What is expected: Within the entries below, find the portion that opens with the line containing "nowe miejsca" and closes with the line containing "DODAJ KOMENTARZ". Retype that portion exactly and only.
───── Exercise materials ─────
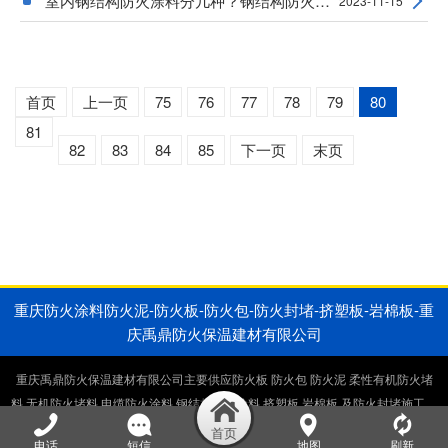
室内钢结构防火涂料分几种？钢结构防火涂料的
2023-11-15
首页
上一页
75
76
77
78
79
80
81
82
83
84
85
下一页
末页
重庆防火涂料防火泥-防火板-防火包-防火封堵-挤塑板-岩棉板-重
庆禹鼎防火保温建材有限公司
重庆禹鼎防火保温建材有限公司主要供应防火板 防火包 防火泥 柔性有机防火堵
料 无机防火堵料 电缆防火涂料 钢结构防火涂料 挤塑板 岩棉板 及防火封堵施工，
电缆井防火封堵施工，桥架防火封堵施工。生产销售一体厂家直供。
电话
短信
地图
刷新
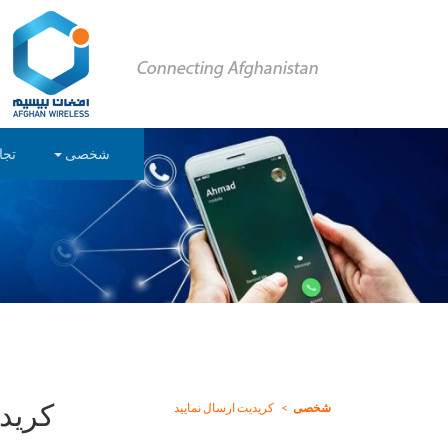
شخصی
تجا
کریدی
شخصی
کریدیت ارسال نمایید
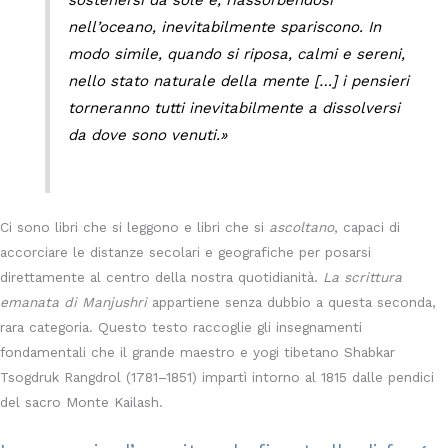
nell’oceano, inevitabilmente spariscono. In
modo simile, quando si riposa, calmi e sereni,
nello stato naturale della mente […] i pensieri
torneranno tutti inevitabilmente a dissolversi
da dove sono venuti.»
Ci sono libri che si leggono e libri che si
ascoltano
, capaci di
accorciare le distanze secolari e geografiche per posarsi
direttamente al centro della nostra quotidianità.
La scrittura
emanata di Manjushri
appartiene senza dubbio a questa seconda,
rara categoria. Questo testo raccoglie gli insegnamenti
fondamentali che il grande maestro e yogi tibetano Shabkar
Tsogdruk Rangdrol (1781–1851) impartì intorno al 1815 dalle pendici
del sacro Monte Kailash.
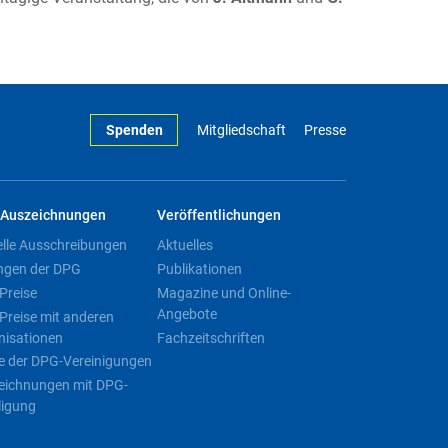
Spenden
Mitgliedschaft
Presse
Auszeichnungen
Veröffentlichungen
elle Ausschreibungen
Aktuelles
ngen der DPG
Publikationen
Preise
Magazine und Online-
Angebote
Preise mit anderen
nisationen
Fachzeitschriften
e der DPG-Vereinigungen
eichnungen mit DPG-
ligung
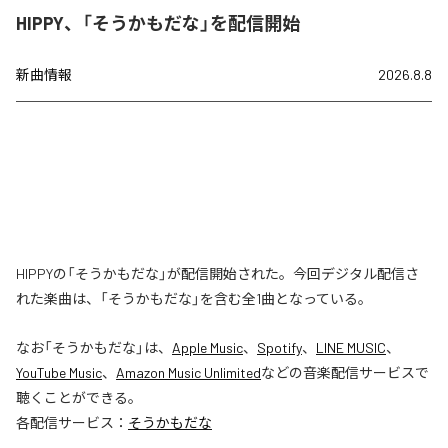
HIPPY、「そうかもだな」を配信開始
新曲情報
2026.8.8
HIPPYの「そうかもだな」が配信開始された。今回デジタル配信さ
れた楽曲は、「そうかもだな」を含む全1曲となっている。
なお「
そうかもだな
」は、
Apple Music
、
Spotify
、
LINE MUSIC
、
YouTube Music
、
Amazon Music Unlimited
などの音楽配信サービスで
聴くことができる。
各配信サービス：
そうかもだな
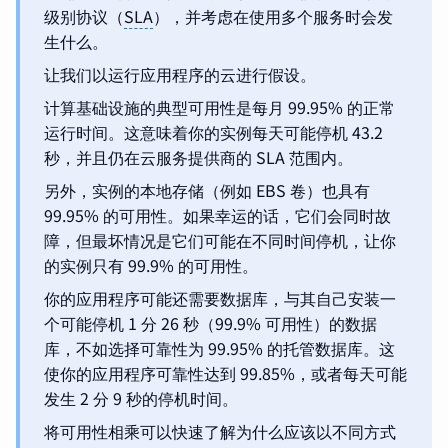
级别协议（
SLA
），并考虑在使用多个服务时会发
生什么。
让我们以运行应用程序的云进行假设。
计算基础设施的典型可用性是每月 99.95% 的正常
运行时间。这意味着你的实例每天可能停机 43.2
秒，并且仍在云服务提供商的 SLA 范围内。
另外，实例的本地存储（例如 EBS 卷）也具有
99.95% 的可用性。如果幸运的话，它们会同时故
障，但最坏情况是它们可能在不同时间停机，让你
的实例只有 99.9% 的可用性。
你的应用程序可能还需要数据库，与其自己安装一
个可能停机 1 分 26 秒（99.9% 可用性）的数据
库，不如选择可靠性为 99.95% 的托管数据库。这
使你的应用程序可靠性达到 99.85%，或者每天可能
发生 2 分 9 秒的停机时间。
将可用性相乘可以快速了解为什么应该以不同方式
─────
───── Exercise materials ─────
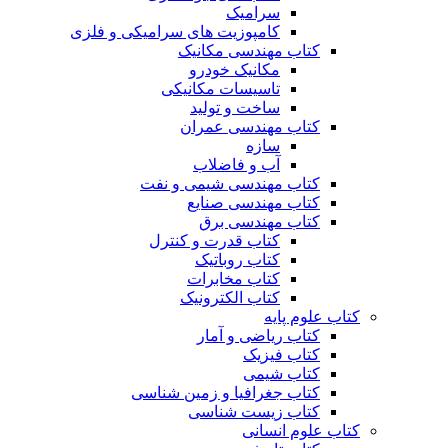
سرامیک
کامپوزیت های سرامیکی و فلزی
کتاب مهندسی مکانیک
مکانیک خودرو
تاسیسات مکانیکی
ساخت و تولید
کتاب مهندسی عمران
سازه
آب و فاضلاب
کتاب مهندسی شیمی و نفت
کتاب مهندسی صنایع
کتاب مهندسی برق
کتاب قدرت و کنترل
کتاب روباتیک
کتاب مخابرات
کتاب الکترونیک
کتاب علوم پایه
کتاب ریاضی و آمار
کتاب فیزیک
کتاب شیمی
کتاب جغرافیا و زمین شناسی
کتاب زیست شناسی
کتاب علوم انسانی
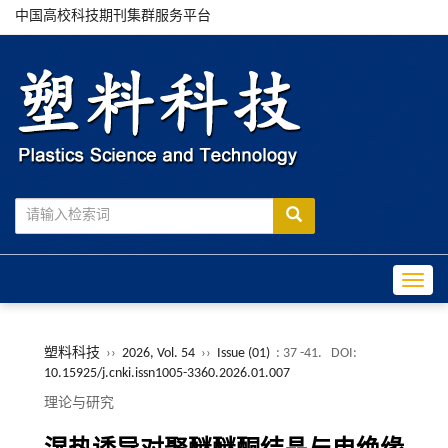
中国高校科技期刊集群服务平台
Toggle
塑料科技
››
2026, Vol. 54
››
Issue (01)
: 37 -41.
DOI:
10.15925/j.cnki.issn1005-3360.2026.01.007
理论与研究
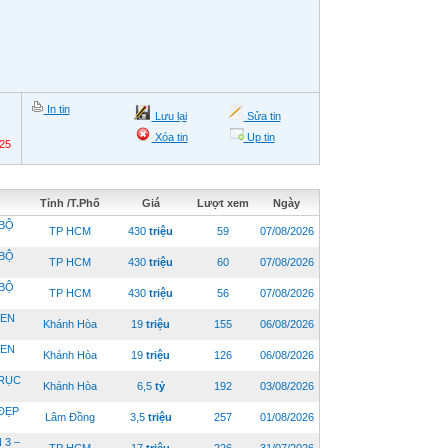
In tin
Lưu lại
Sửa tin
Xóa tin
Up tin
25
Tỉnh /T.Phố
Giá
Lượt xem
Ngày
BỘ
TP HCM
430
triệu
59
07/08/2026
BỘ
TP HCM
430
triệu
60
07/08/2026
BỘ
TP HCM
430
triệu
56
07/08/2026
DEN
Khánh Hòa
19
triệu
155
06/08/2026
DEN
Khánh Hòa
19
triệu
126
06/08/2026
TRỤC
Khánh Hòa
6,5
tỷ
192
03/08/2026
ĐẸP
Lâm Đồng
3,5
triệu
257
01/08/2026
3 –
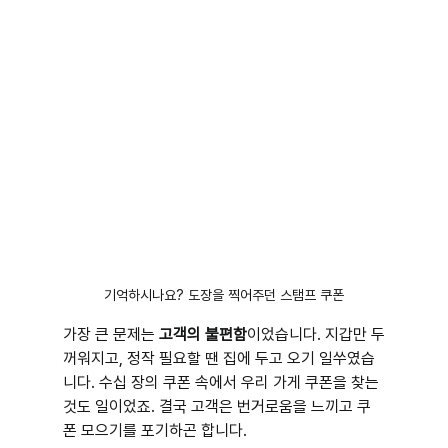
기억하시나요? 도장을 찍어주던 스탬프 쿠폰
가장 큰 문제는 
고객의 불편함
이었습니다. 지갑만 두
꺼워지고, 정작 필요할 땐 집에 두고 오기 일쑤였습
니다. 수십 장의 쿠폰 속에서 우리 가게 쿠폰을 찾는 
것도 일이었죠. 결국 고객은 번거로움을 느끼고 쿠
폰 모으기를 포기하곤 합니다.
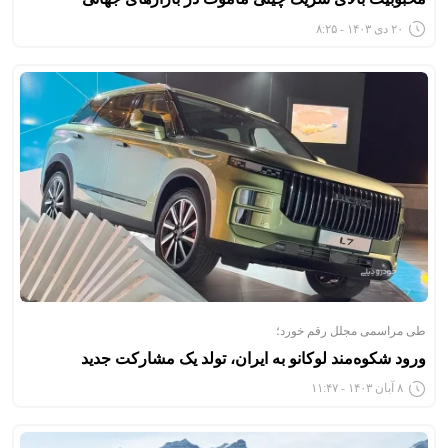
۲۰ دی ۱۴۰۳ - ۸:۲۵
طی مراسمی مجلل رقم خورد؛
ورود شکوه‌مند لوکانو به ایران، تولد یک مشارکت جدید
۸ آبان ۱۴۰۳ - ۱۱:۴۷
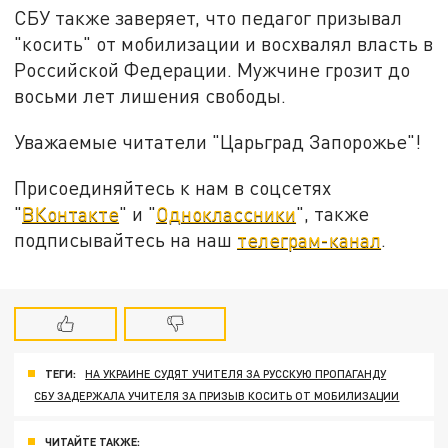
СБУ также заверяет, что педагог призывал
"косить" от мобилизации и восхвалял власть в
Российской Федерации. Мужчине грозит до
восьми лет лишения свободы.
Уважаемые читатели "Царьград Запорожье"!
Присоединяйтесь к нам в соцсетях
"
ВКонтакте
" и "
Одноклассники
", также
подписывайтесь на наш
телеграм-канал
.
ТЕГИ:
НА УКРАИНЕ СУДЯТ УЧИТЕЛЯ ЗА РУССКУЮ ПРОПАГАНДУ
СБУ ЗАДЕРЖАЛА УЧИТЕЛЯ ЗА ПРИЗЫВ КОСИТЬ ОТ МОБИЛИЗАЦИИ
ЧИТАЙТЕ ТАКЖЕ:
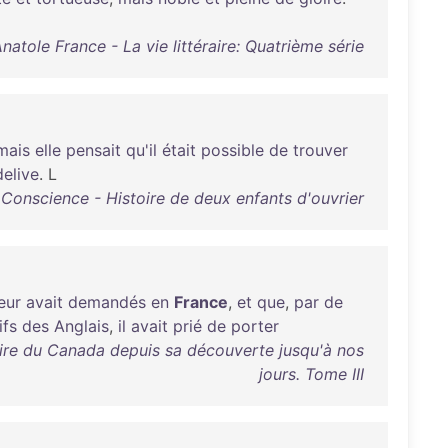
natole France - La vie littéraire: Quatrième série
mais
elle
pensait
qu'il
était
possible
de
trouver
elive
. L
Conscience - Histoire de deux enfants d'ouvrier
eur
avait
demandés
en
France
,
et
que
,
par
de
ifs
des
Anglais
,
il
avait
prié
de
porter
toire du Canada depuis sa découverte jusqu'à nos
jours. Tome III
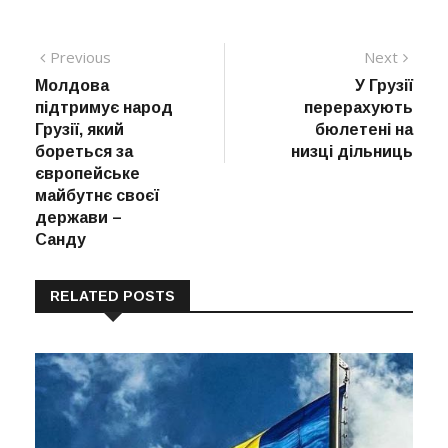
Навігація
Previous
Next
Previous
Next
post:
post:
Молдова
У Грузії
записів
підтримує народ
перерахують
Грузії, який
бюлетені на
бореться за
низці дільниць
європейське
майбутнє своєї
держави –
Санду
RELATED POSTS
─────
───── Exercise materials ─────
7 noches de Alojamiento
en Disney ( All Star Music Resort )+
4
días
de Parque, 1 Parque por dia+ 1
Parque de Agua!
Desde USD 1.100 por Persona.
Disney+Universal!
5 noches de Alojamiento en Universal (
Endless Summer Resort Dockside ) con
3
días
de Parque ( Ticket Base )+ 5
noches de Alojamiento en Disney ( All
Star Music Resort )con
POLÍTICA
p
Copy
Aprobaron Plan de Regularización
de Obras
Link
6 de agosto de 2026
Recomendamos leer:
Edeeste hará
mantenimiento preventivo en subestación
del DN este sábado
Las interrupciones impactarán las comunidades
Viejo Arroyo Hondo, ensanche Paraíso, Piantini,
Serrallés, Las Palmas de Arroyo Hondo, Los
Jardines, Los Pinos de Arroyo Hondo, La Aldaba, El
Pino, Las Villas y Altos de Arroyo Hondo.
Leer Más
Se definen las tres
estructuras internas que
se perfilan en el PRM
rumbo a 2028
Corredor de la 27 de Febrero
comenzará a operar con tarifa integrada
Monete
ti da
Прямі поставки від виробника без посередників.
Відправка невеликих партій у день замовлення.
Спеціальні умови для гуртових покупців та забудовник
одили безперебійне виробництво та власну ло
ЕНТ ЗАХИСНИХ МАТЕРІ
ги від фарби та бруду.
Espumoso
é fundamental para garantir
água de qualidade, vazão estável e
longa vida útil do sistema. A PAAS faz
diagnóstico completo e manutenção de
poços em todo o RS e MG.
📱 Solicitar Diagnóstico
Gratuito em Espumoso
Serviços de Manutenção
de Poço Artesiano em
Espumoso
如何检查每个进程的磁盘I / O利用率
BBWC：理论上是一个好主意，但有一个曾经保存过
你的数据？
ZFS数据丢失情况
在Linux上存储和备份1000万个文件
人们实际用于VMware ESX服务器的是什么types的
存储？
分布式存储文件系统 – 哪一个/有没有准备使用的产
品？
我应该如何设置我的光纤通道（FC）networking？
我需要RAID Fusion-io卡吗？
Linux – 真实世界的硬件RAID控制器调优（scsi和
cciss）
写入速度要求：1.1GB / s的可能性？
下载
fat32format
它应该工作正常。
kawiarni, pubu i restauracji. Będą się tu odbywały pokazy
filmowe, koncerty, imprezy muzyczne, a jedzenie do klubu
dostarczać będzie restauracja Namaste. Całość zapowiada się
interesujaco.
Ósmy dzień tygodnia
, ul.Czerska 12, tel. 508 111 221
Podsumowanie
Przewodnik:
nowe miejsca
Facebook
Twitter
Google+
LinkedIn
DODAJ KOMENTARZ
─────
Result:
nowe miejsca
Facebook
Twitter
Google+
LinkedIn
DODAJ KOMENTARZ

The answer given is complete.